**EXERCISE DESCRIPTION:**
The first line of the data below and every line after it, through the one with "This screenshot has", must be transcribed without change.

(Collected data)
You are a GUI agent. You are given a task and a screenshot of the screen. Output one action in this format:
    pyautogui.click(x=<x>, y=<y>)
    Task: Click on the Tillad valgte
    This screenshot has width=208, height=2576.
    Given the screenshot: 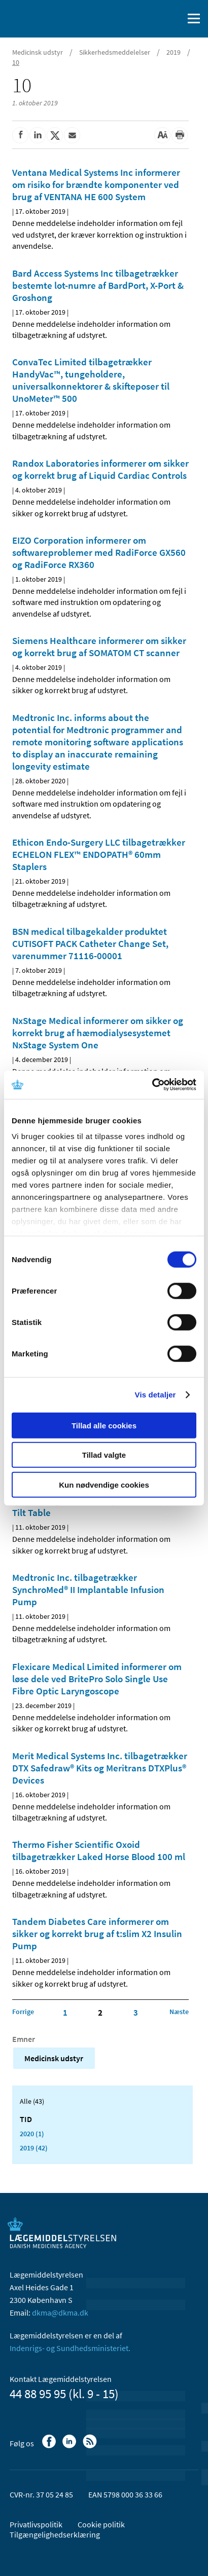 What is the action you would take?
    pyautogui.click(x=104, y=1455)
    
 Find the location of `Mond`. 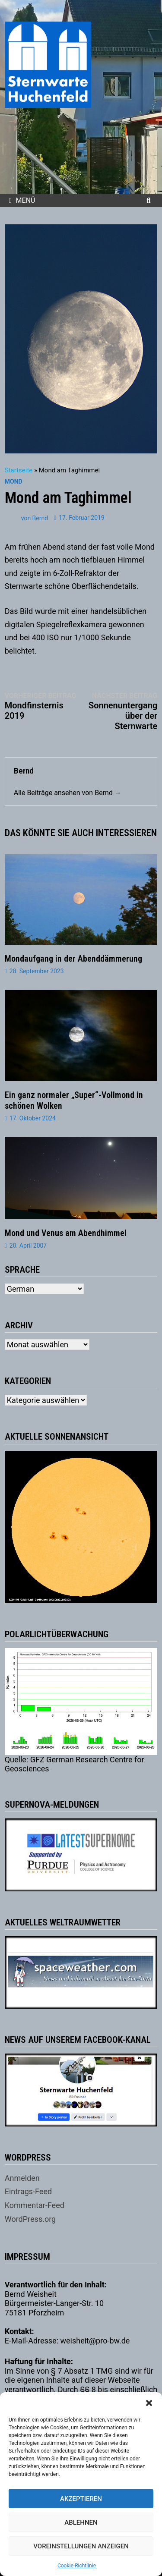

Mond is located at coordinates (13, 481).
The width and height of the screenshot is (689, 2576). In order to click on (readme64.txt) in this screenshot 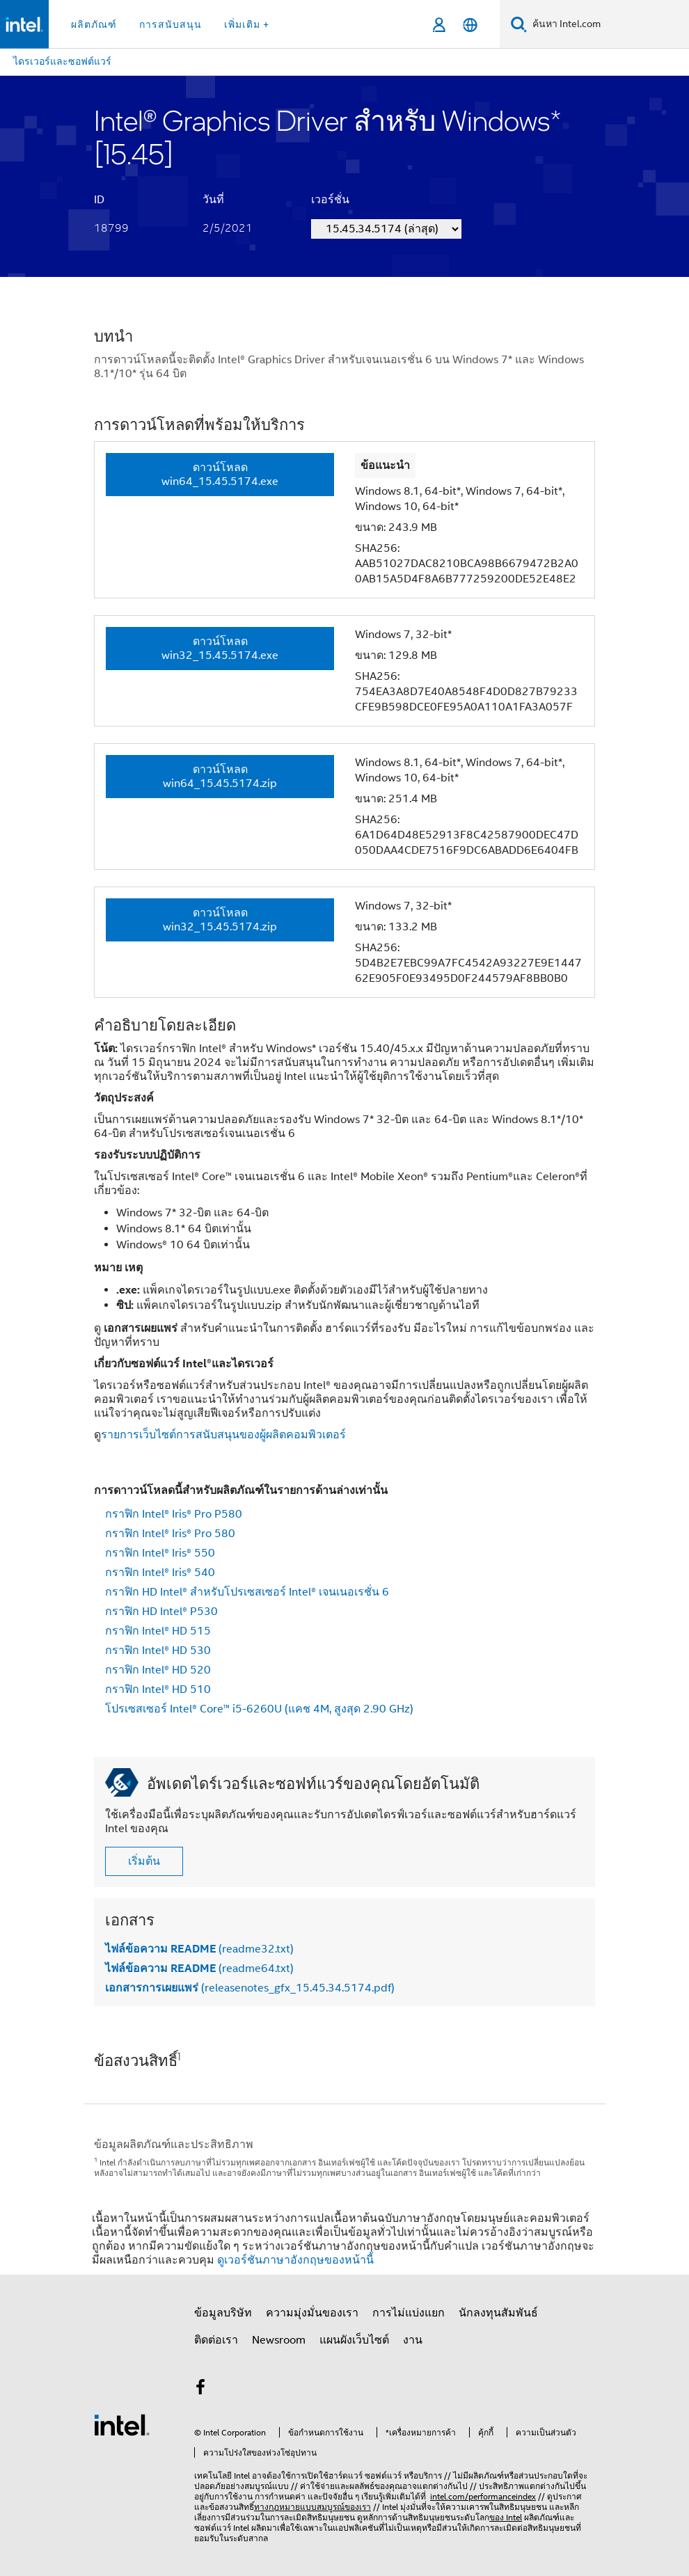, I will do `click(199, 1968)`.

**ANSWER SPACE:**
You are a GUI agent. You are given a task and a screenshot of the screen. Output one action in this format:
    pyautogui.click(x=<x>, y=<y>)
    Task: Click on the Tillad valgte
    This screenshot has width=208, height=2576.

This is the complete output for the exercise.